▶ **Work instructions**
Only lines containing the string "Benefit" belong in the answer; copy all of them from the entries.

(Dataset extract Opens)

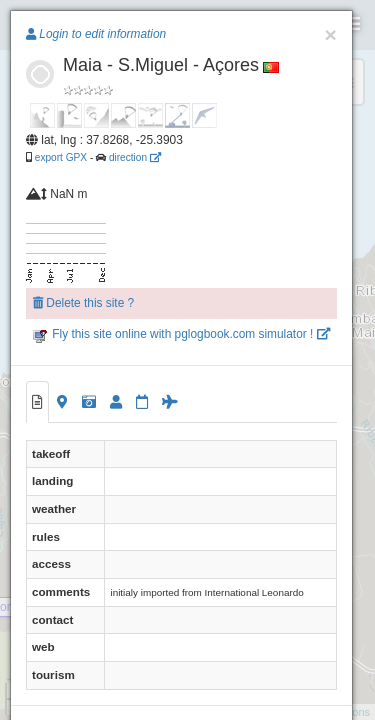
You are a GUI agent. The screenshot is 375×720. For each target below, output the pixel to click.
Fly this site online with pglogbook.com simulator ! (181, 334)
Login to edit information (96, 34)
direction (135, 157)
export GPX (61, 157)
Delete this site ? (83, 303)
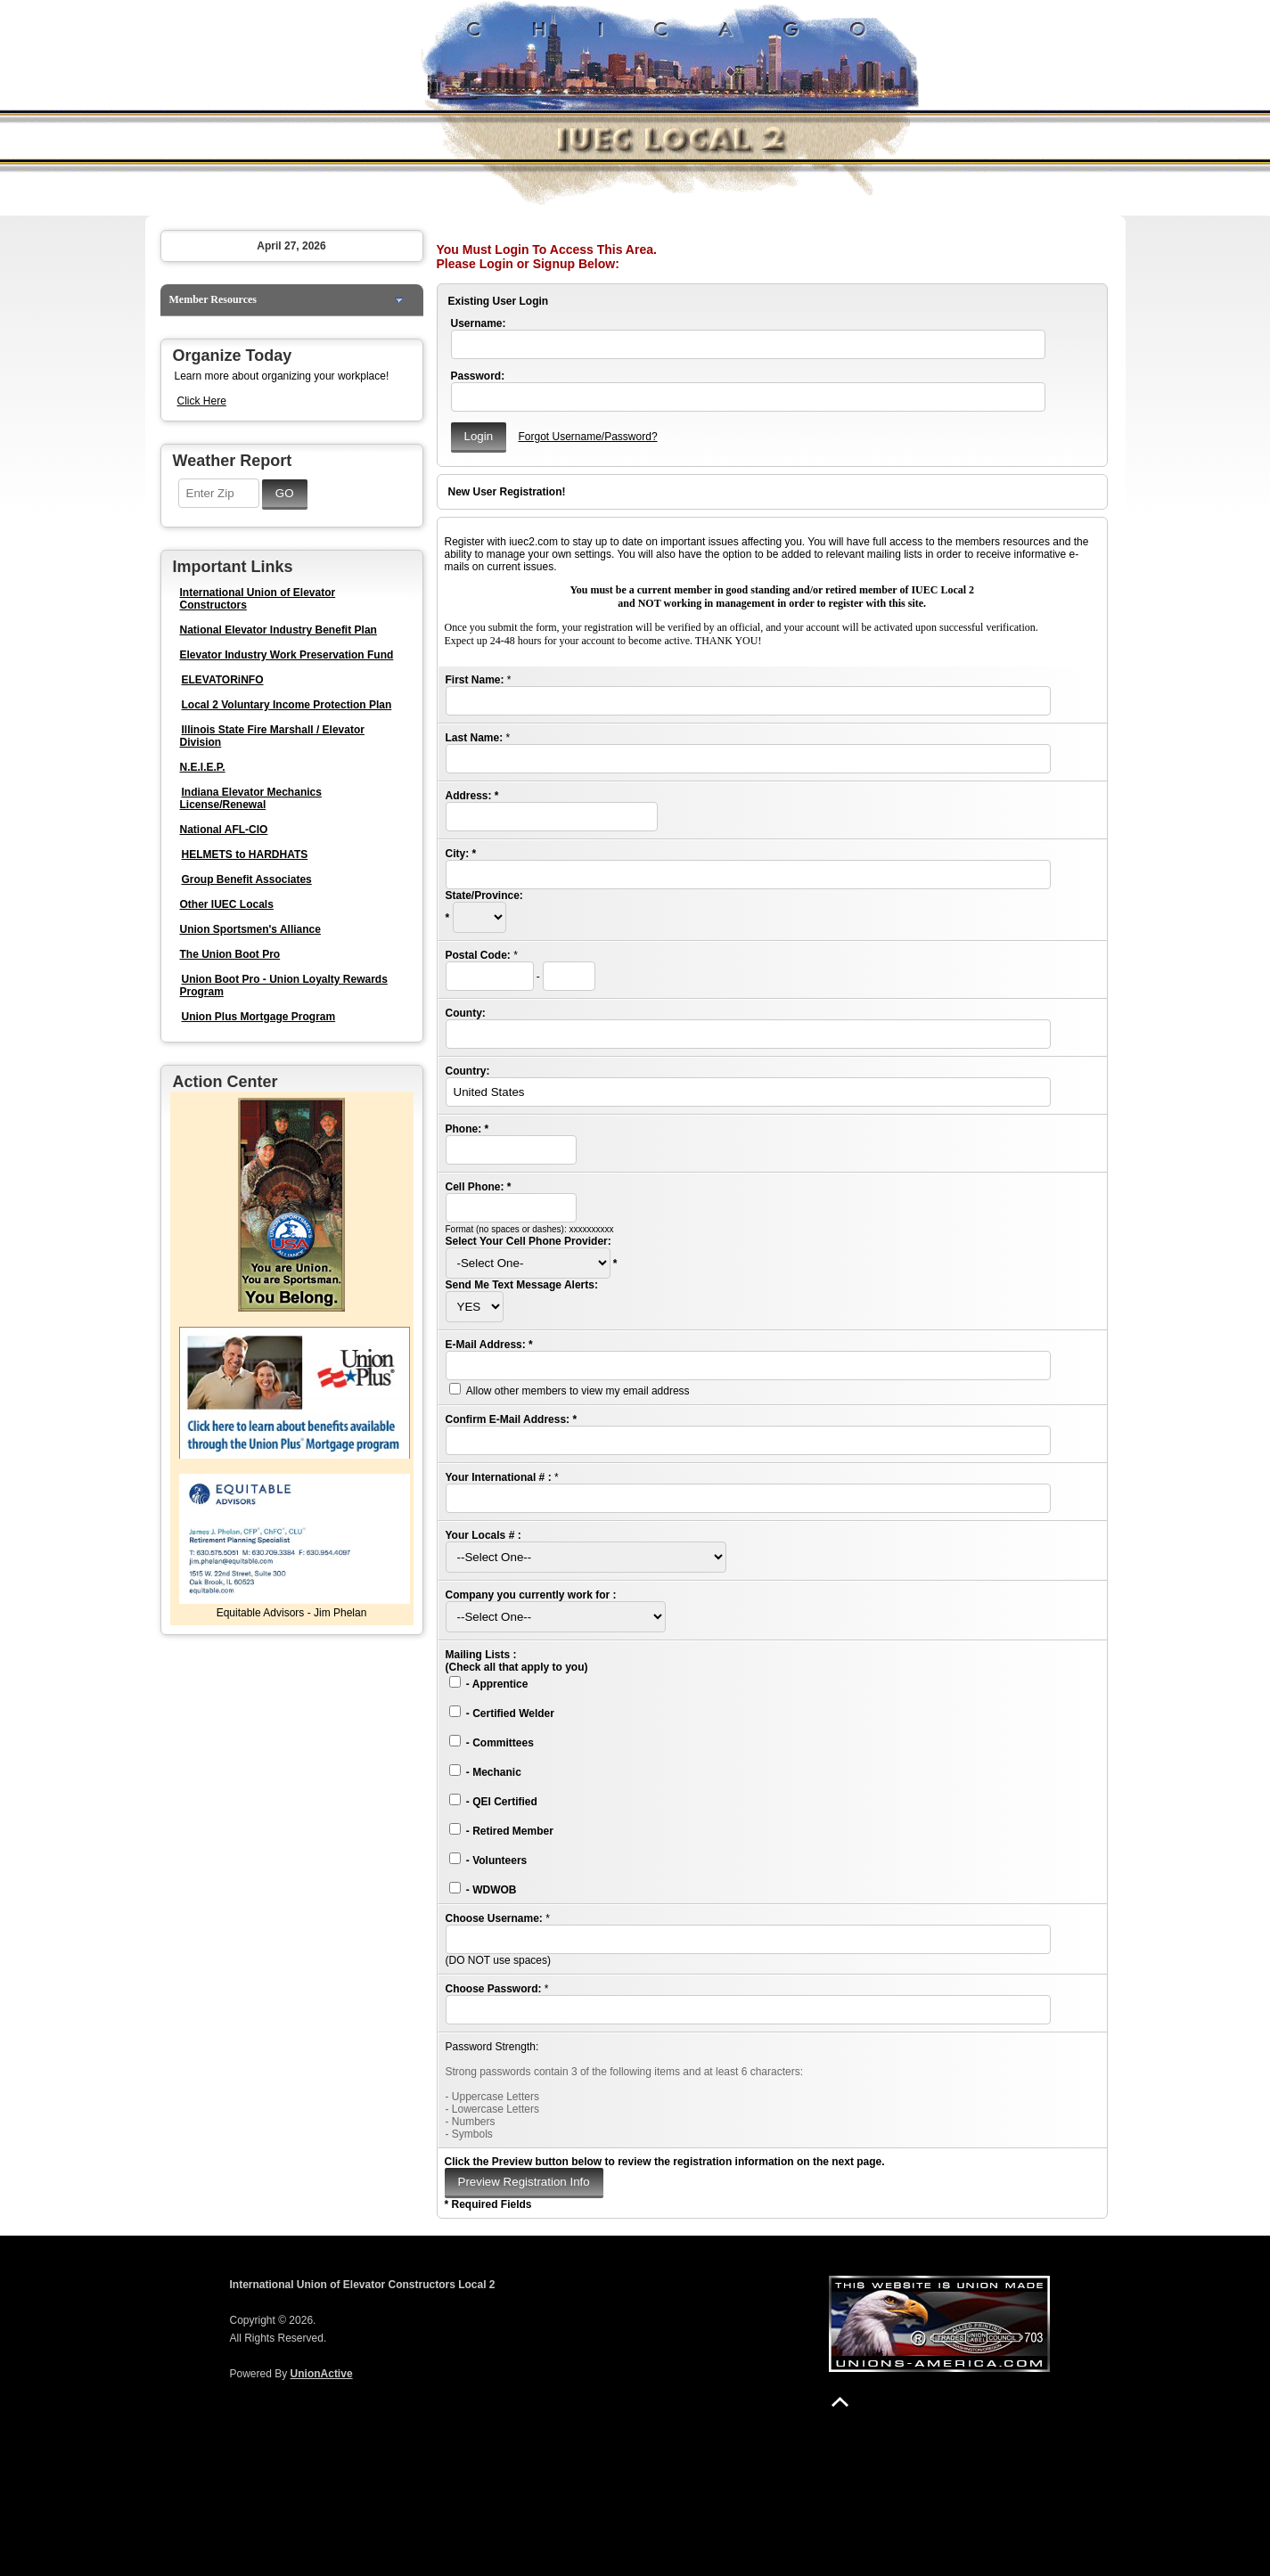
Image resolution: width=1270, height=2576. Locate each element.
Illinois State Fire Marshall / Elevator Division (272, 736)
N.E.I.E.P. (202, 767)
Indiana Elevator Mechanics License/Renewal (251, 798)
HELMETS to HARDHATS (245, 854)
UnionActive (322, 2373)
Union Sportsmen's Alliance (250, 929)
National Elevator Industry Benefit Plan (278, 630)
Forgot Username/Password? (587, 436)
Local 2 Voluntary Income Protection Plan (287, 705)
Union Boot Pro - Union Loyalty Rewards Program (284, 985)
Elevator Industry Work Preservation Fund (287, 655)
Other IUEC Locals (227, 904)
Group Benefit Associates (247, 879)
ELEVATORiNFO (223, 680)
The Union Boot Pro (230, 954)
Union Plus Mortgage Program (259, 1016)
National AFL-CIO (224, 829)
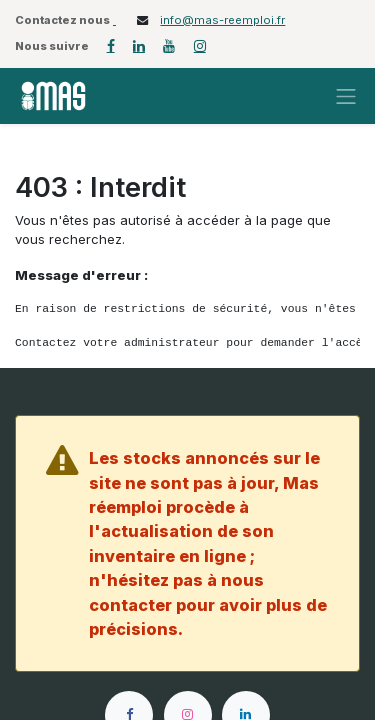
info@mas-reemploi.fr (222, 20)
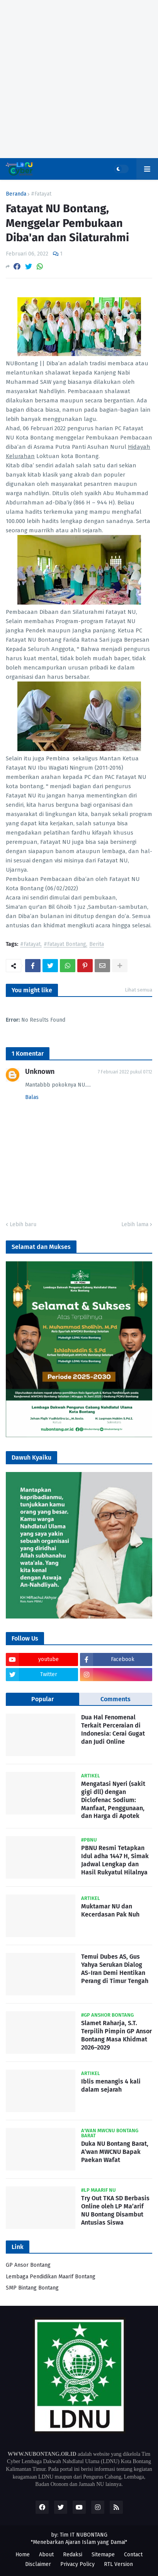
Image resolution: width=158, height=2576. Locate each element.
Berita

(Dataset extract Closes)

▶ **Result for this exercise**
National Elevator Industry Benefit Plan (278, 630)
Group Benefit Associates (247, 879)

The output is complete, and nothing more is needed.